EXERCISE DETAILS: Hunt through the entries for the word "performance" and copy each line in which it appears.

● ● ● ● ● ● ●

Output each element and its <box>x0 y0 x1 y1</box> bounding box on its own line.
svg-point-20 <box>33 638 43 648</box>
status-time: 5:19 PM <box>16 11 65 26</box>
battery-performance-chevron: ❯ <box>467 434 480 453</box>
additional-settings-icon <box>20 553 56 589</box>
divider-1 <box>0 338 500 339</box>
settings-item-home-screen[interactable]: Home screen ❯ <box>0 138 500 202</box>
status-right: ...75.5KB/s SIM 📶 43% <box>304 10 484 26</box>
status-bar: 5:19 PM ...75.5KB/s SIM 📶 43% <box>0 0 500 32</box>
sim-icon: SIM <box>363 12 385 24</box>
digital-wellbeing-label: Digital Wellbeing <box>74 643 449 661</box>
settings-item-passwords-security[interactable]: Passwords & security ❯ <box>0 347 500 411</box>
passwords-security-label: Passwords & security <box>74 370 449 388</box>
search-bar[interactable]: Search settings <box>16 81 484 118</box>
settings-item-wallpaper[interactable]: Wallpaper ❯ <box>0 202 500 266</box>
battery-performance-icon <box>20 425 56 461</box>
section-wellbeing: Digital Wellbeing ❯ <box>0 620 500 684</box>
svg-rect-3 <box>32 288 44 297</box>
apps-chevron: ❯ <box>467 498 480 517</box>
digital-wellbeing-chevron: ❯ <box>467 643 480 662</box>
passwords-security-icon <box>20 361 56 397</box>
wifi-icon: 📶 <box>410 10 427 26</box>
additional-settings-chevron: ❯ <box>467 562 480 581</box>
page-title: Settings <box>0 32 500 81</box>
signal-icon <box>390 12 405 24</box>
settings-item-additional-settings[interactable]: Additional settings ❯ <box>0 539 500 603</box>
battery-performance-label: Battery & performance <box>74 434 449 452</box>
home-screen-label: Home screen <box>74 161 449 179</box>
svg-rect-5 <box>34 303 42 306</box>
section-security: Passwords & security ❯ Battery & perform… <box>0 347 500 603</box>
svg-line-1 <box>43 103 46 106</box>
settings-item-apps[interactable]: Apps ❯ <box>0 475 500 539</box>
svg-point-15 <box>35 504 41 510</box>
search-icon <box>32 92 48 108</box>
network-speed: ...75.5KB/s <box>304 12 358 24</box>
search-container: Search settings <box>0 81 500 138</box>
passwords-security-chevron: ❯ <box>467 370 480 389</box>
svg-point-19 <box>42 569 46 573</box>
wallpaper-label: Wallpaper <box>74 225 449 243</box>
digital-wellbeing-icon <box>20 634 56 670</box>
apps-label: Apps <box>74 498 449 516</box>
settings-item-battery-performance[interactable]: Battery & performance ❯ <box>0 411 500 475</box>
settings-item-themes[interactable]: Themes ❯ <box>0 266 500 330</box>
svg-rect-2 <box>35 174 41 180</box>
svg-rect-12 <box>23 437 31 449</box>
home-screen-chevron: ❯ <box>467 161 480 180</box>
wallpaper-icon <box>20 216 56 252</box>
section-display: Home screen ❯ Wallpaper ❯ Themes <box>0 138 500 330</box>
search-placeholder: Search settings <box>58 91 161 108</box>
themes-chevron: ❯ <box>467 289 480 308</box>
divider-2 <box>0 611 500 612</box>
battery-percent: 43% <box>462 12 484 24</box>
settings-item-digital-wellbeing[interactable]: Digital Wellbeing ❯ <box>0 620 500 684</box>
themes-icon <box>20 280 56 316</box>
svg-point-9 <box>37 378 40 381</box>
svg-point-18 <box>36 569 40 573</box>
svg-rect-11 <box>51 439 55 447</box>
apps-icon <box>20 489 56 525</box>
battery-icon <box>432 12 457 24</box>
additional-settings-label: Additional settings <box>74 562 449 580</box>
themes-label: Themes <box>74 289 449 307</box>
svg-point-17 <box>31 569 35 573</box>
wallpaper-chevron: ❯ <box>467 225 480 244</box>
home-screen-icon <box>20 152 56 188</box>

● ● ● ● ● ● ●

FINISHED EXERCISE:
battery-performance-chevron: ❯ <box>467 434 480 453</box>
battery-performance-icon <box>20 425 56 461</box>
battery-performance-label: Battery & performance <box>74 434 449 452</box>
settings-item-battery-performance[interactable]: Battery & performance ❯ <box>0 411 500 475</box>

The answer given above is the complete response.